__EXERCISE__: Show all lines from the data that include the word "target".

__SOURCE MATERIAL__:
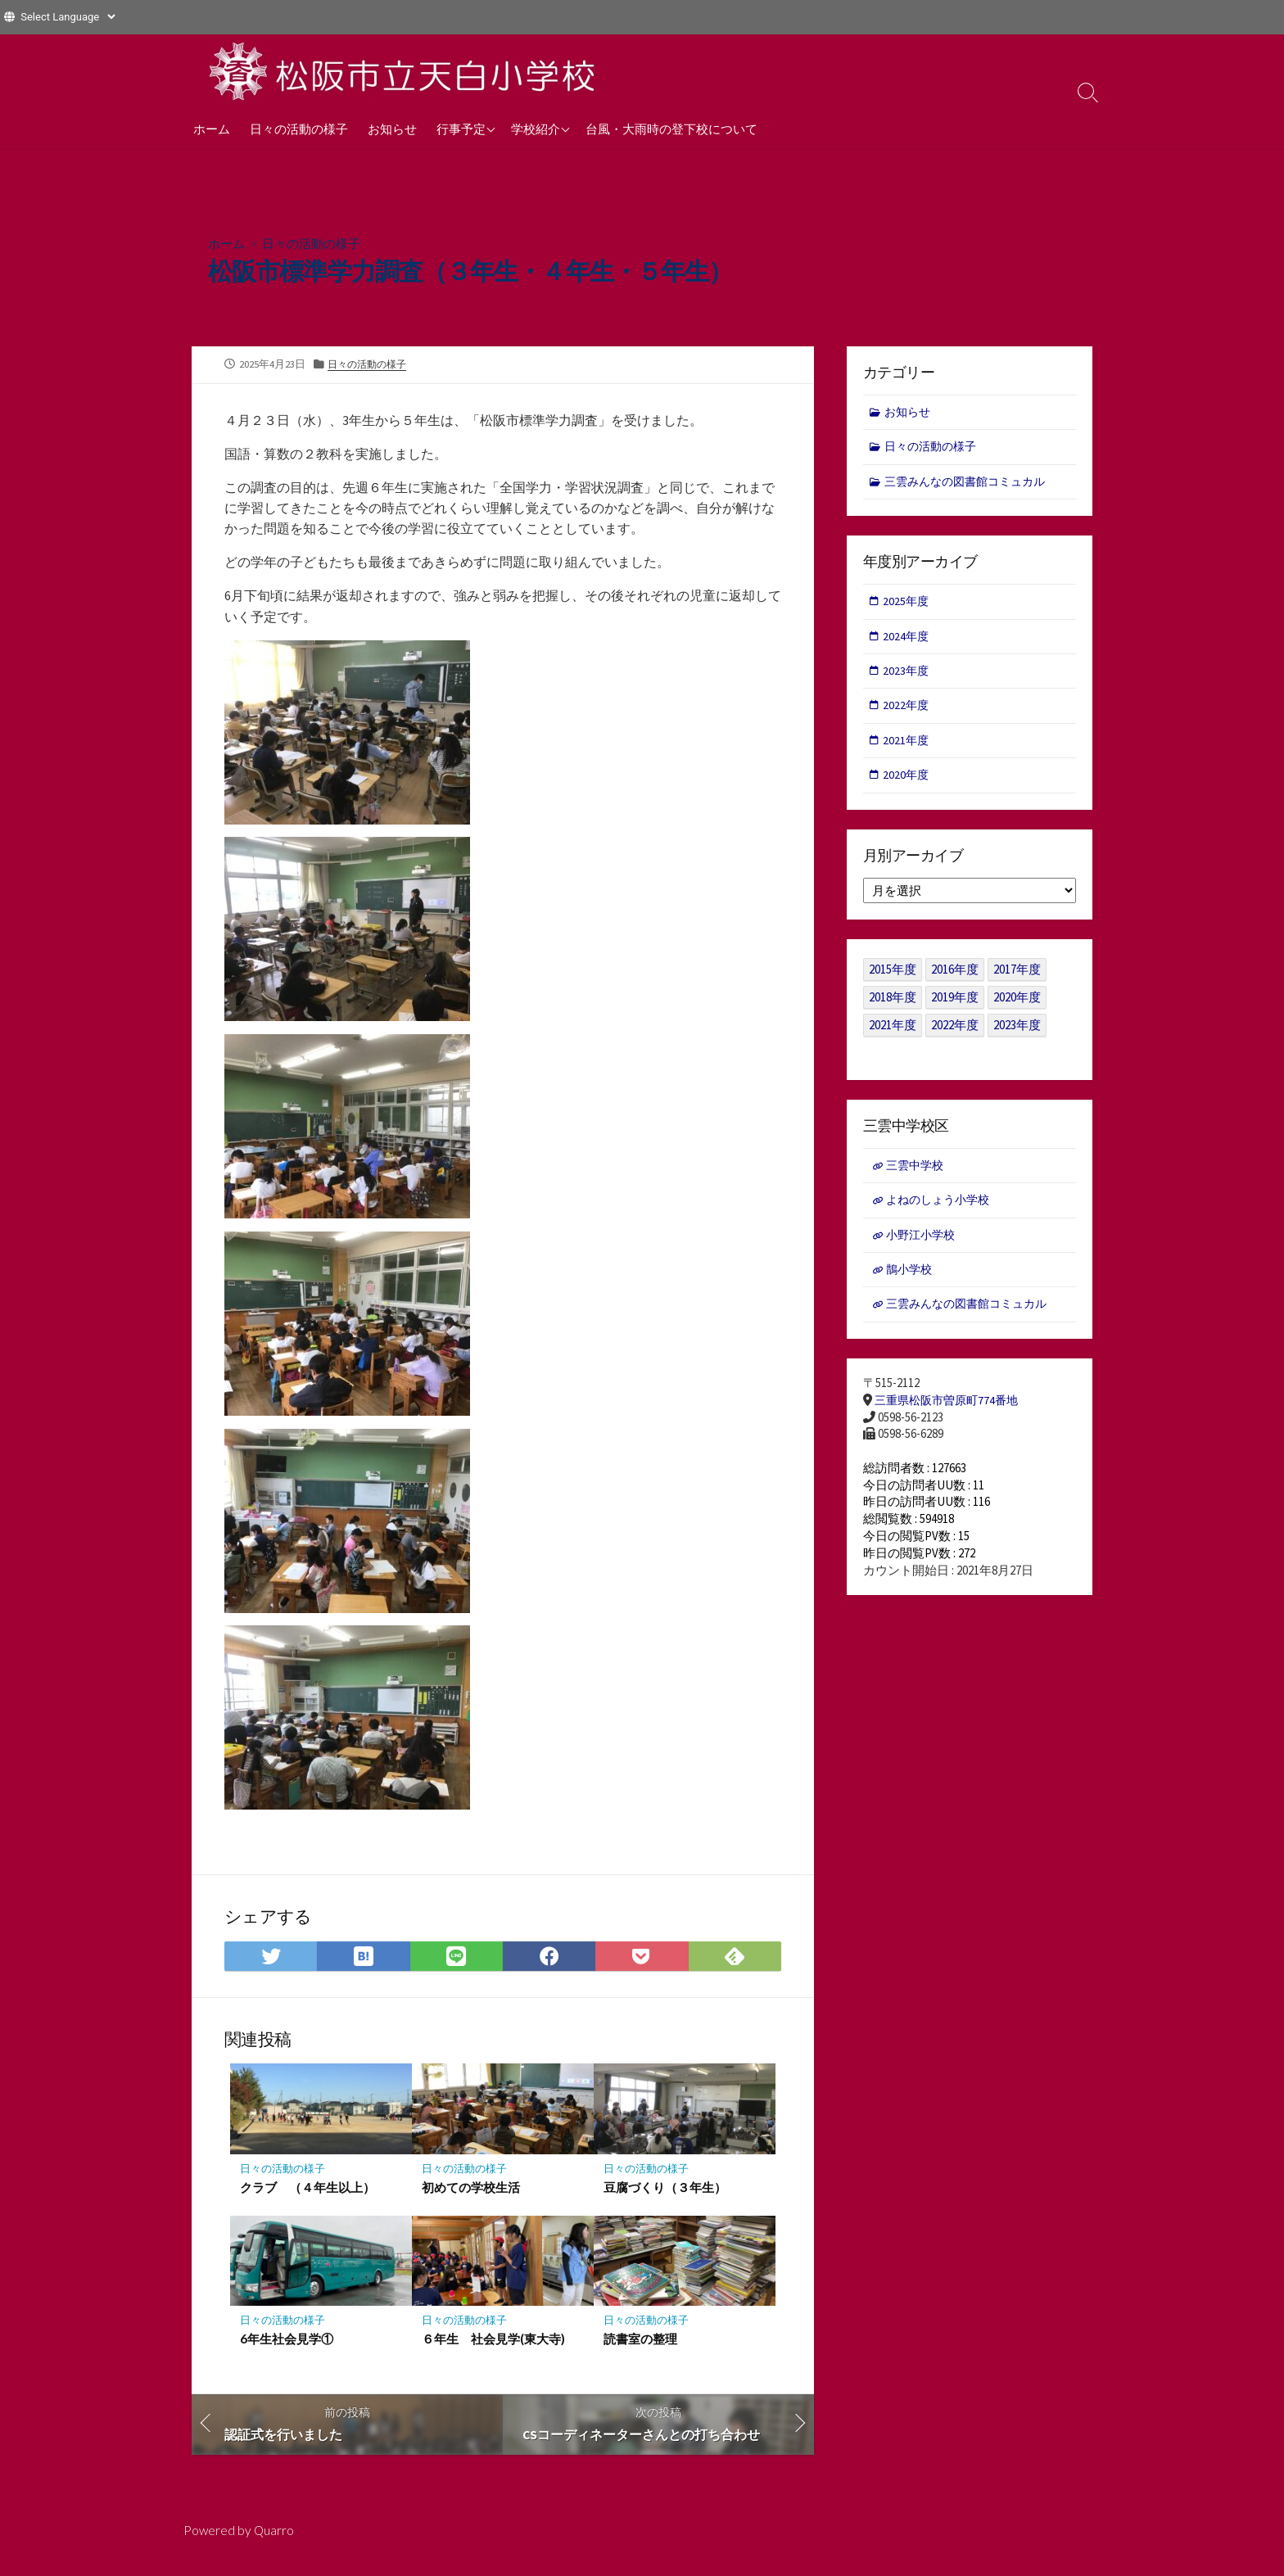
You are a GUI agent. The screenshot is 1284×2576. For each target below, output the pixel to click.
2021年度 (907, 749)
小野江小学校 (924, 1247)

* * *

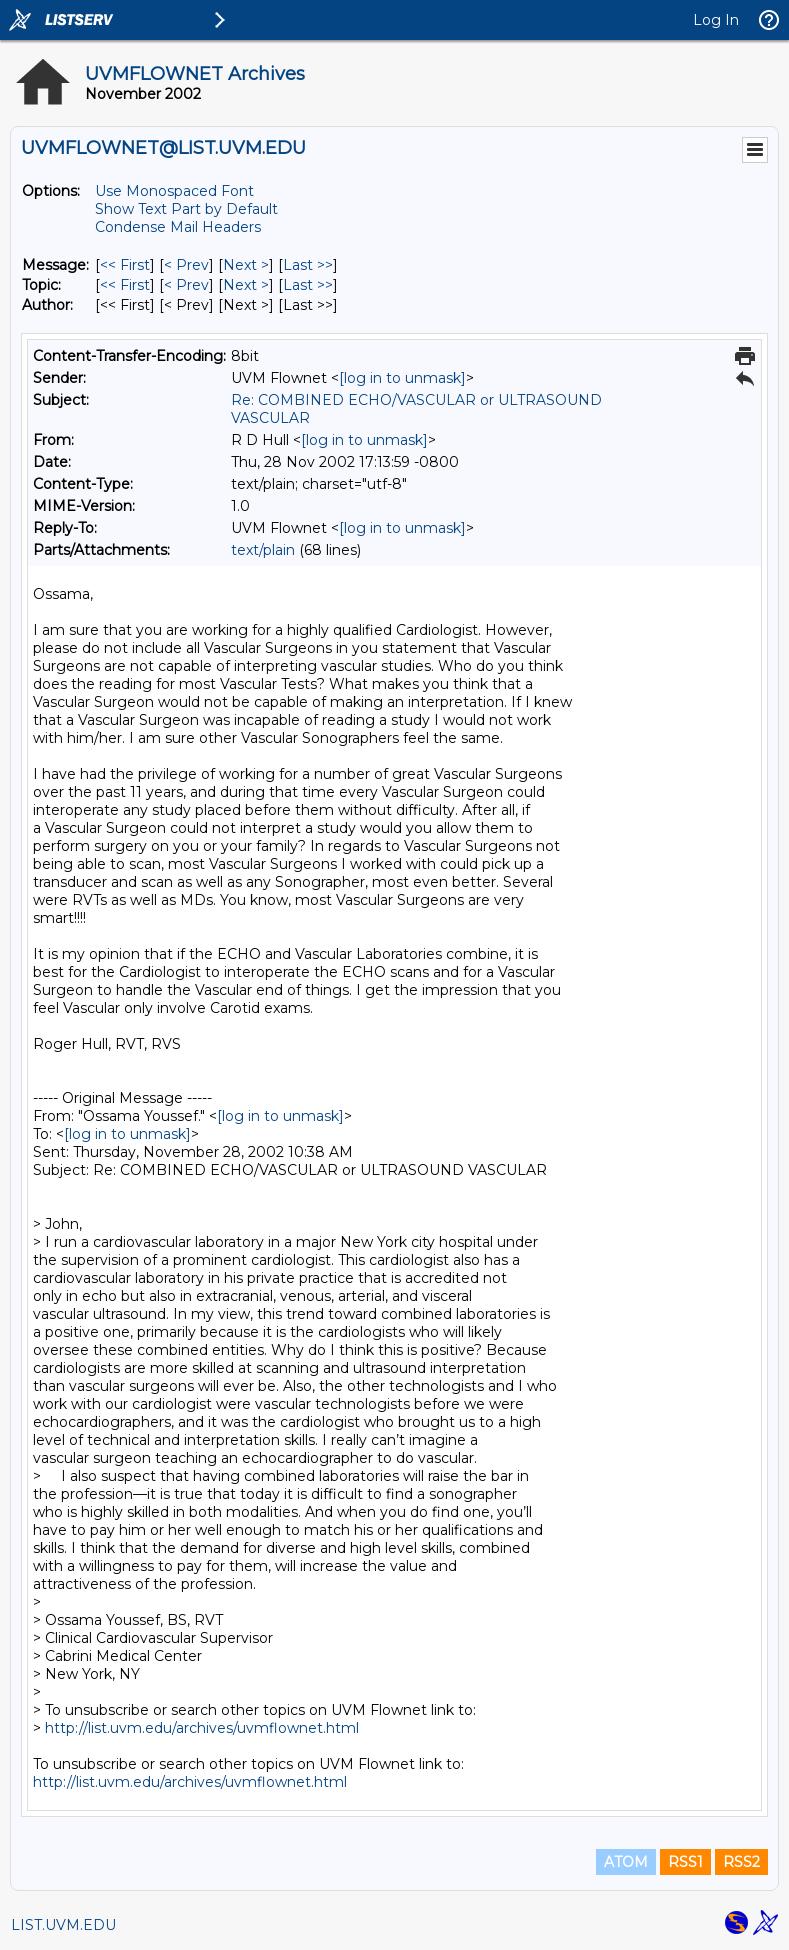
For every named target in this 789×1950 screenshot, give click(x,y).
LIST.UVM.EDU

...

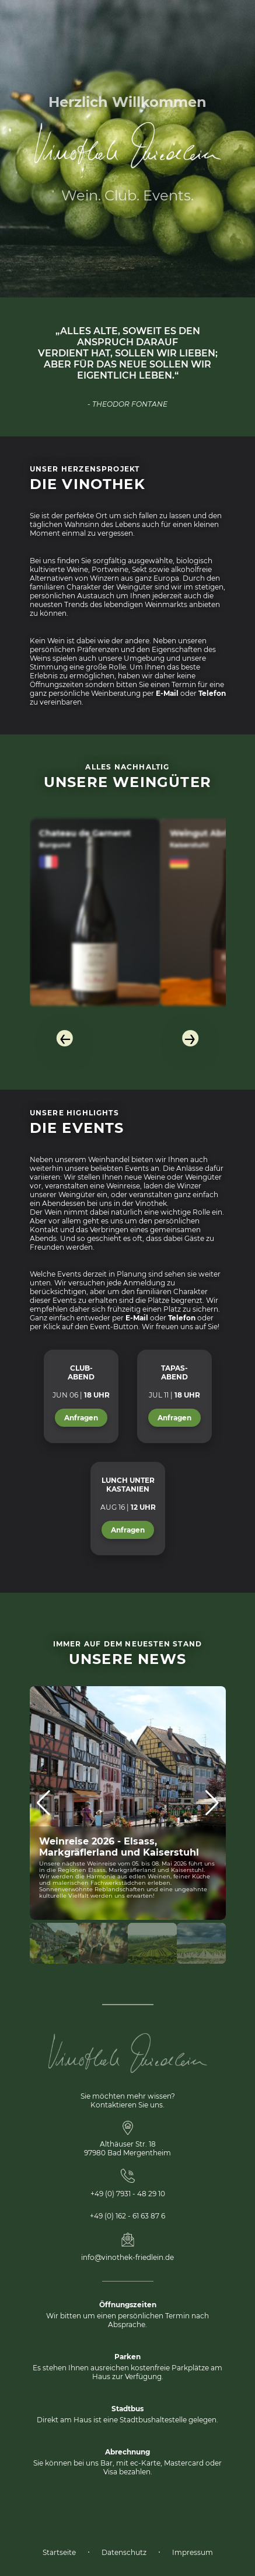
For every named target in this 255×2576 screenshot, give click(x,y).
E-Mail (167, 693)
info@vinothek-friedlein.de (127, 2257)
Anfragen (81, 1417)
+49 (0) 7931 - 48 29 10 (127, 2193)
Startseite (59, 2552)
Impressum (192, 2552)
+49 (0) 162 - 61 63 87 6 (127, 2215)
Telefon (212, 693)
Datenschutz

__ANSWER FOR THIS EXERCISE__:
You are a GUI agent. The screenshot is 1284×2576. For each target below, output the pixel to click.
For every named target in this 789×1950 screenshot, give click(x,y).
For every named target in this 255×2576 screenshot, give click(x,y).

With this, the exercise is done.